[Opening Given data section]

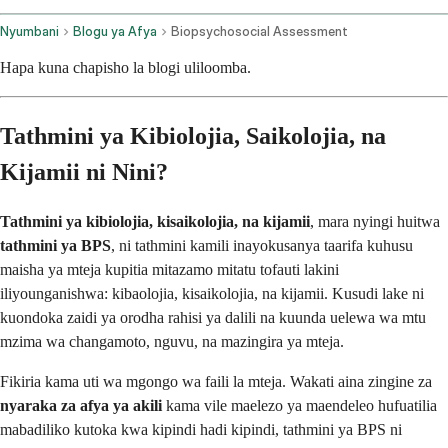
Nyumbani
Blogu ya Afya
Biopsychosocial Assessment
Hapa kuna chapisho la blogi uliloomba.
Tathmini ya Kibiolojia, Saikolojia, na
Kijamii ni Nini?
Tathmini ya kibiolojia, kisaikolojia, na kijamii
, mara nyingi huitwa
tathmini ya BPS
, ni tathmini kamili inayokusanya taarifa kuhusu
maisha ya mteja kupitia mitazamo mitatu tofauti lakini
iliyounganishwa: kibaolojia, kisaikolojia, na kijamii. Kusudi lake ni
kuondoka zaidi ya orodha rahisi ya dalili na kuunda uelewa wa mtu
mzima wa changamoto, nguvu, na mazingira ya mteja.
Fikiria kama uti wa mgongo wa faili la mteja. Wakati aina zingine za
nyaraka za afya ya akili
kama vile maelezo ya maendeleo hufuatilia
mabadiliko kutoka kwa kipindi hadi kipindi, tathmini ya BPS ni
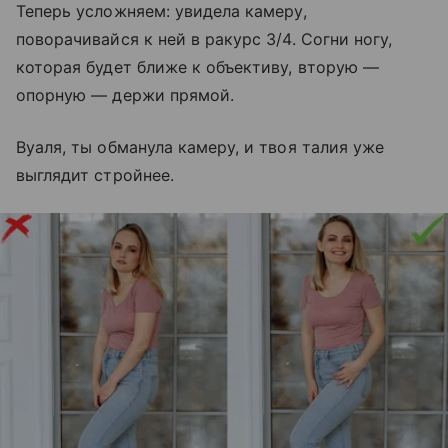
Теперь усложняем: увидела камеру,
поворачивайся к ней в ракурс 3/4. Согни ногу,
которая будет ближе к объективу, вторую —
опорную — держи прямой.
Вуаля, ты обманула камеру, и твоя талия уже
выглядит стройнее.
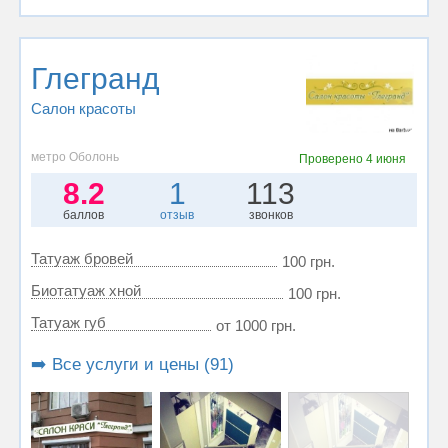
Глегранд
Салон красоты
метро Оболонь
Проверено
4 июня
8.2
1
113
баллов
отзыв
звонков
Татуаж бровей
100 грн.
Биотатуаж хной
100 грн.
Татуаж губ
от 1000 грн.
➡️ Все услуги и цены (91)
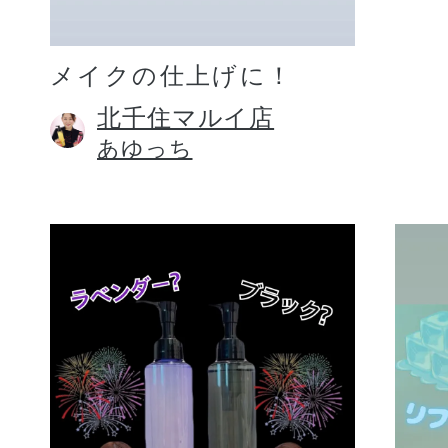
メイクの仕上げに！
北千住マルイ店
あゆっち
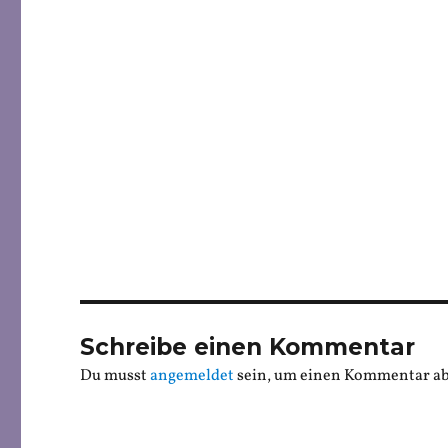
Schreibe einen Kommentar
Du musst
angemeldet
sein, um einen Kommentar a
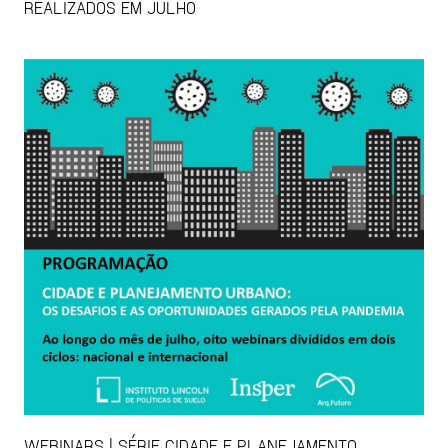
REALIZADOS EM JULHO
WEBINARS | SÉRIE CIDADE E PLANEJAMENTO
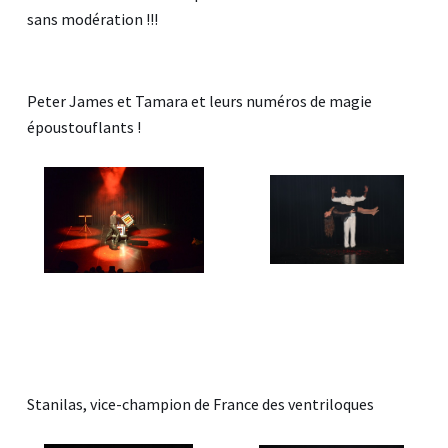
sans modération !!!
Peter James et Tamara et leurs numéros de magie
époustouflants !
Stanilas, vice-champion de France des ventriloques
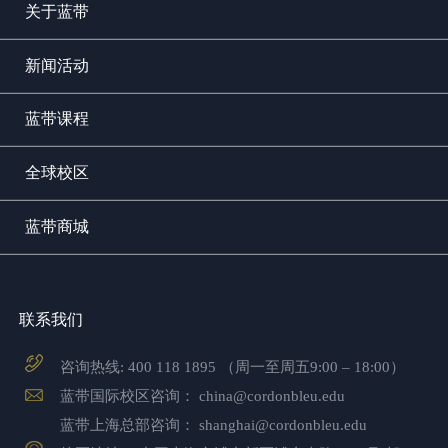
关于蓝带
新闻活动
蓝带课程
全球校区
蓝带商城
联系我们
咨询热线:
400 118 1895
（周一至周五9:00 – 18:00）
蓝带国际校区咨询：
china@cordonbleu.edu
蓝带上海总部咨询：
shanghai@cordonbleu.edu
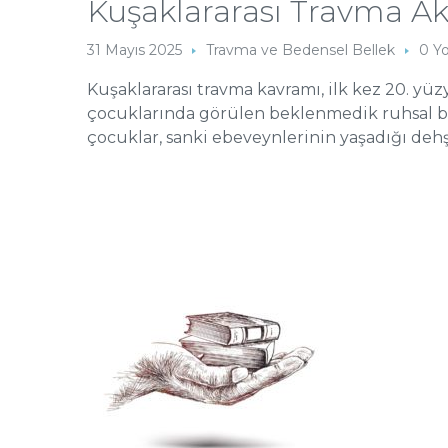
Kuşaklararası Travma Ak
31 Mayıs 2025
Travma ve Bedensel Bellek
0 Y
Kuşaklararası travma kavramı, ilk kez 20. yüzy
çocuklarında görülen beklenmedik ruhsal bel
çocuklar, sanki ebeveynlerinin yaşadığı dehşe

[Closing Given data section]

Directions> Please print all the entries exactly as written, but drop the pictures.

Solution to the problem>
Nyumbani
Blogu ya Afya
Biopsychosocial Assessment
Hapa kuna chapisho la blogi uliloomba.
Tathmini ya Kibiolojia, Saikolojia, na
Kijamii ni Nini?
Tathmini ya kibiolojia, kisaikolojia, na kijamii
, mara nyingi huitwa
tathmini ya BPS
, ni tathmini kamili inayokusanya taarifa kuhusu
maisha ya mteja kupitia mitazamo mitatu tofauti lakini
iliyounganishwa: kibaolojia, kisaikolojia, na kijamii. Kusudi lake ni
kuondoka zaidi ya orodha rahisi ya dalili na kuunda uelewa wa mtu
mzima wa changamoto, nguvu, na mazingira ya mteja.
Fikiria kama uti wa mgongo wa faili la mteja. Wakati aina zingine za
nyaraka za afya ya akili
kama vile maelezo ya maendeleo hufuatilia
mabadiliko kutoka kwa kipindi hadi kipindi, tathmini ya BPS ni
Теперь усложняем: увидела камеру,
поворачивайся к ней в ракурс 3/4. Согни ногу,
которая будет ближе к объективу, вторую —
опорную — держи прямой.
Вуаля, ты обманула камеру, и твоя талия уже
выглядит стройнее.
Глегранд
Салон красоты
метро Оболонь
Проверено
4 июня
8.2
1
113
баллов
отзыв
звонков
Татуаж бровей
100 грн.
Биотатуаж хной
100 грн.
Татуаж губ
от 1000 грн.
➡️ Все услуги и цены (91)
メイクの仕上げに！
北千住マルイ店
あゆっち
Schreibe einen Kommentar
Du musst
angemeldet
sein, um einen Kommentar a
REALIZADOS EM JULHO
WEBINARS | SÉRIE CIDADE E PLANEJAMENTO
sans modération !!!
Peter James et Tamara et leurs numéros de magie
époustouflants !
Stanilas, vice-champion de France des ventriloques
关于蓝带
新闻活动
蓝带课程
全球校区
蓝带商城
联系我们
咨询热线:
400 118 1895
（周一至周五9:00 – 18:00）
蓝带国际校区咨询：
china@cordonbleu.edu
蓝带上海总部咨询：
shanghai@cordonbleu.edu
Kuşaklararası Travma Ak
31 Mayıs 2025
Travma ve Bedensel Bellek
0 Y
Kuşaklararası travma kavramı, ilk kez 20. yüzy
çocuklarında görülen beklenmedik ruhsal bel
çocuklar, sanki ebeveynlerinin yaşadığı dehşe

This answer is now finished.